* _TASK DETAILS_: Write the data out again exactly, with every picture removed.

Page images and extracted text
>>>>

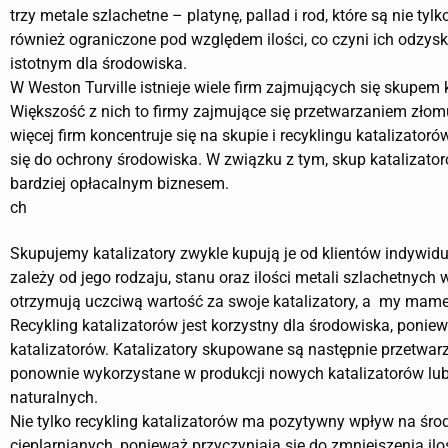
trzy metale szlachetne – platynę, pallad i rod, które są nie tylk
również ograniczone pod względem ilości, co czyni ich odzysk
istotnym dla środowiska.
W Weston Turville istnieje wiele firm zajmujących się skupem 
Większość z nich to firmy zajmujące się przetwarzaniem złomu
więcej firm koncentruje się na skupie i recyklingu katalizatoró
się do ochrony środowiska. W związku z tym, skup katalizator
bardziej opłacalnym biznesem.
ch
Skupujemy katalizatory zwykle kupują je od klientów indywi
zależy od jego rodzaju, stanu oraz ilości metali szlachetnych
otrzymują uczciwą wartość za swoje katalizatory, a my mame
Recykling katalizatorów jest korzystny dla środowiska, poni
katalizatorów. Katalizatory skupowane są następnie przetwarz
ponownie wykorzystane w produkcji nowych katalizatorów lub
naturalnych.
Nie tylko recykling katalizatorów ma pozytywny wpływ na śro
cieplarnianych, ponieważ przyczyniają się do zmniejszenia i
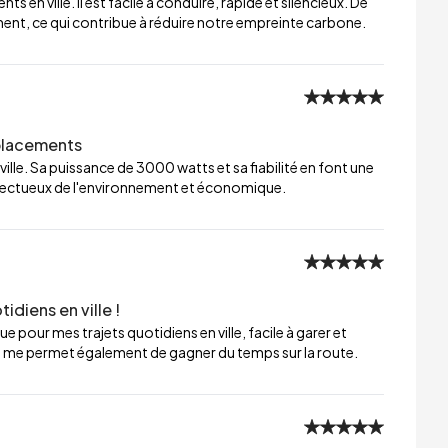
 en ville. Il est facile à conduire, rapide et silencieux. De
ment, ce qui contribue à réduire notre empreinte carbone.
éplacements
ville. Sa puissance de 3000 watts et sa fiabilité en font une
respectueux de l'environnement et économique.
idiens en ville !
ue pour mes trajets quotidiens en ville, facile à garer et
e me permet également de gagner du temps sur la route.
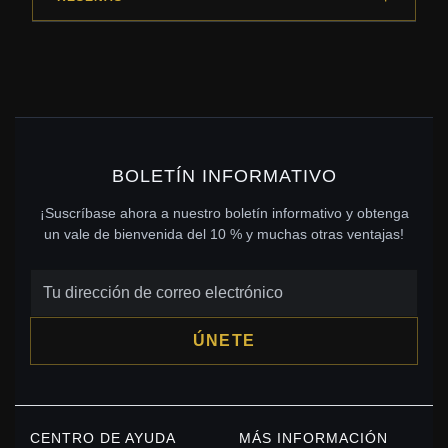
BOLETÍN INFORMATIVO
¡Suscríbase ahora a nuestro boletín informativo y obtenga
un vale de bienvenida del 10 % y muchas otras ventajas!
ÚNETE
CENTRO DE AYUDA
MÁS INFORMACIÓN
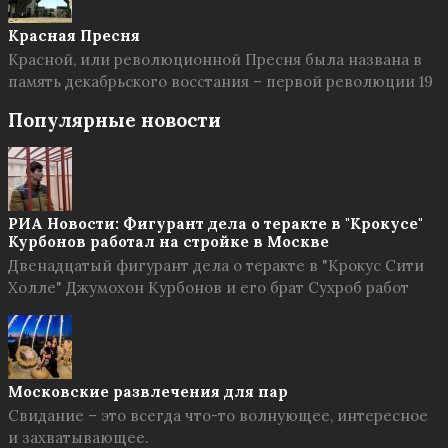
Красная Пресня
Красной, или революционной Пресня была названа в
память декабрьского восстания – первой революции 19
Популярные новости
РИА Новости: Фигурант дела о теракте в "Крокусе"
Курбонов работал на стройке в Москве
Двенадцатый фигурант дела о теракте в "Крокус Сити
Холле" Джумохон Курбонов и его брат Сухроб работ
Московские развлечения для пар
Свидание – это всегда что-то волнующее, интересное
и захватывающее.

<<<<

* _ANSWER TO THIS EXERCISE_:
trzy metale szlachetne – platynę, pallad i rod, które są nie tylk
również ograniczone pod względem ilości, co czyni ich odzysk
istotnym dla środowiska.
W Weston Turville istnieje wiele firm zajmujących się skupem 
Większość z nich to firmy zajmujące się przetwarzaniem złomu
więcej firm koncentruje się na skupie i recyklingu katalizatoró
się do ochrony środowiska. W związku z tym, skup katalizator
bardziej opłacalnym biznesem.
ch
Skupujemy katalizatory zwykle kupują je od klientów indywi
zależy od jego rodzaju, stanu oraz ilości metali szlachetnych
otrzymują uczciwą wartość za swoje katalizatory, a my mame
Recykling katalizatorów jest korzystny dla środowiska, poni
katalizatorów. Katalizatory skupowane są następnie przetwarz
ponownie wykorzystane w produkcji nowych katalizatorów lub
naturalnych.
Nie tylko recykling katalizatorów ma pozytywny wpływ na śro
cieplarnianych, ponieważ przyczyniają się do zmniejszenia i
 en ville. Il est facile à conduire, rapide et silencieux. De
ment, ce qui contribue à réduire notre empreinte carbone.
éplacements
ville. Sa puissance de 3000 watts et sa fiabilité en font une
respectueux de l'environnement et économique.
idiens en ville !
ue pour mes trajets quotidiens en ville, facile à garer et
e me permet également de gagner du temps sur la route.
BOLETÍN INFORMATIVO
¡Suscríbase ahora a nuestro boletín informativo y obtenga
un vale de bienvenida del 10 % y muchas otras ventajas!
ÚNETE
CENTRO DE AYUDA
MÁS INFORMACIÓN
Красная Пресня
Красной, или революционной Пресня была названа в
память декабрьского восстания – первой революции 19
Популярные новости
РИА Новости: Фигурант дела о теракте в "Крокусе"
Курбонов работал на стройке в Москве
Двенадцатый фигурант дела о теракте в "Крокус Сити
Холле" Джумохон Курбонов и его брат Сухроб работ
Московские развлечения для пар
Свидание – это всегда что-то волнующее, интересное
и захватывающее.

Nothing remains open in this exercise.